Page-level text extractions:
* * * *
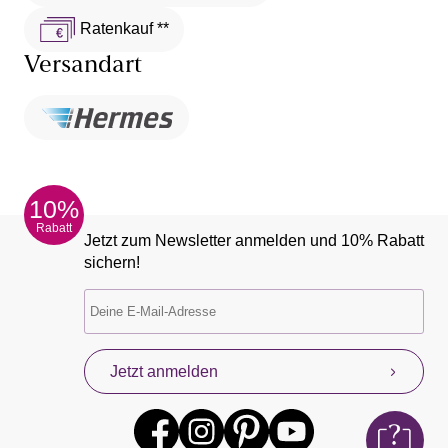
Ratenkauf **
Versandart
10%
Rabatt
Jetzt zum Newsletter anmelden und 10% Rabatt
sichern!
Jetzt anmelden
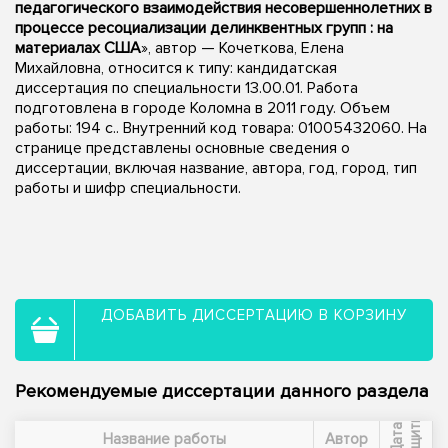
педагогического взаимодействия несовершеннолетних в
процессе ресоциализации делинквентных групп : на
материалах США
», автор — Кочеткова, Елена
Михайловна, относится к типу: кандидатская
диссертация по специальности 13.00.01. Работа
подготовлена в городе Коломна в 2011 году. Объем
работы: 194 с.. Внутренний код товара: 01005432060. На
странице представлены основные сведения о
диссертации, включая название, автора, год, город, тип
работы и шифр специальности.
ДОБАВИТЬ ДИССЕРТАЦИЮ В КОРЗИНУ
Рекомендуемые диссертации данного раздела
ы
Д
а
т
а
з
а
щ
и
т
Название работы
Автор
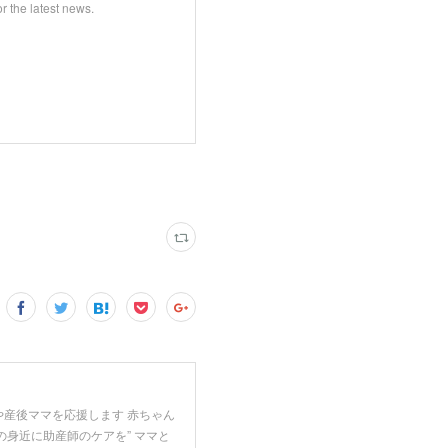
the latest news.
や産後ママを応援します 赤ちゃん
の身近に助産師のケアを” ママと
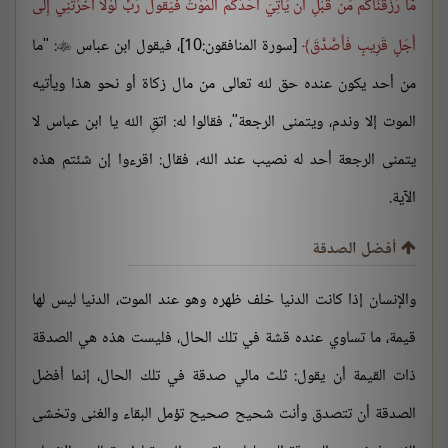
مَّا رَزَقْنَاكُم مِّن قَبْلِ أَن يَأْتِيَ أَحَدَكُمُ الْمَوْتُ فَيَقُولَ رَبِّ لَوْلَا أَخَّرْتَنِي إِلَى
أَجَلٍ قَرِيبٍ فَأَصَّدَّقَ
[سورة المنافقون:10]، فيقول ابن عباس
: "ما

من أحد يكون عنده حق لله تعالى من مال زكاة أو نحو هذا ويأتيه
الموت إلا وندم، ويتمنى الرجعة"، فقالوا له: اتقِ الله يا ابن عباس لا
يتمنى الرجعة أحد له نصيب عند الله، فقال: اقرءوا إن شئتم هذه
الآية.
أفضل الصدقة
والإنسان إذا كانت الدنيا خلف ظهره وهو عند الموت، الدنيا ليس لها
قيمة، ما تساوي عنده قشة في تلك الحال، فليست هذه هي الصدقة
ذات القيمة أن يقول: ثلث مالي صدقة في تلك الحال، إنما أفضل
الصدقة أن تتصدق وأنت شحيح صحيح تؤمل البقاء والغنى وتخشى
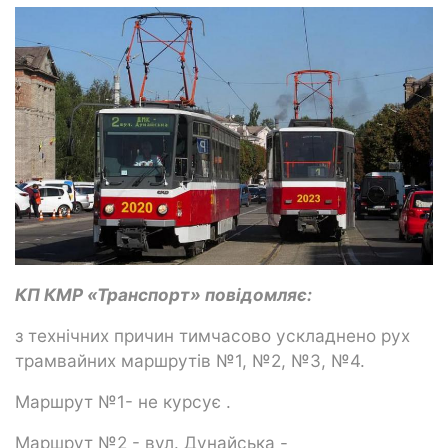
КП КМР «Транспорт» повідомляє:
з технічних причин тимчасово ускладнено рух
трамвайних маршрутів №1, №2, №3, №4.
Маршрут №1- не курсує .
Маршрут №2 - вул. Дунайська -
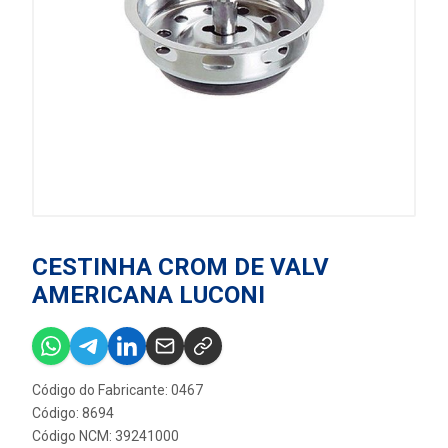
CESTINHA CROM DE VALV
AMERICANA LUCONI
Código do Fabricante: 0467
Código: 8694
Código NCM: 39241000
* * * *
Task:
Send back every record exactly as it stands, except the pictures.

Answer section:
Ratenkauf **
Versandart
10%
Rabatt
Jetzt zum Newsletter anmelden und 10% Rabatt
sichern!
Jetzt anmelden
педагогического взаимодействия несовершеннолетних в
процессе ресоциализации делинквентных групп : на
материалах США
», автор — Кочеткова, Елена
Михайловна, относится к типу: кандидатская
диссертация по специальности 13.00.01. Работа
подготовлена в городе Коломна в 2011 году. Объем
работы: 194 с.. Внутренний код товара: 01005432060. На
странице представлены основные сведения о
диссертации, включая название, автора, год, город, тип
работы и шифр специальности.
ДОБАВИТЬ ДИССЕРТАЦИЮ В КОРЗИНУ
Рекомендуемые диссертации данного раздела
ы
Д
а
т
а
з
а
щ
и
т
Название работы
Автор
the latest news.
や産後ママを応援します 赤ちゃん
の身近に助産師のケアを” ママと
مَّا رَزَقْنَاكُم مِّن قَبْلِ أَن يَأْتِيَ أَحَدَكُمُ الْمَوْتُ فَيَقُولَ رَبِّ لَوْلَا أَخَّرْتَنِي إِلَى
أَجَلٍ قَرِيبٍ فَأَصَّدَّقَ
[سورة المنافقون:10]، فيقول ابن عباس
: "ما

من أحد يكون عنده حق لله تعالى من مال زكاة أو نحو هذا ويأتيه
الموت إلا وندم، ويتمنى الرجعة"، فقالوا له: اتقِ الله يا ابن عباس لا
يتمنى الرجعة أحد له نصيب عند الله، فقال: اقرءوا إن شئتم هذه
الآية.
أفضل الصدقة
والإنسان إذا كانت الدنيا خلف ظهره وهو عند الموت، الدنيا ليس لها
قيمة، ما تساوي عنده قشة في تلك الحال، فليست هذه هي الصدقة
ذات القيمة أن يقول: ثلث مالي صدقة في تلك الحال، إنما أفضل
الصدقة أن تتصدق وأنت شحيح صحيح تؤمل البقاء والغنى وتخشى
КП КМР «Транспорт» повідомляє:
з технічних причин тимчасово ускладнено рух
трамвайних маршрутів №1, №2, №3, №4.
Маршрут №1- не курсує .
Маршрут №2 - вул. Дунайська -
CESTINHA CROM DE VALV
AMERICANA LUCONI
Código do Fabricante: 0467
Código: 8694
Código NCM: 39241000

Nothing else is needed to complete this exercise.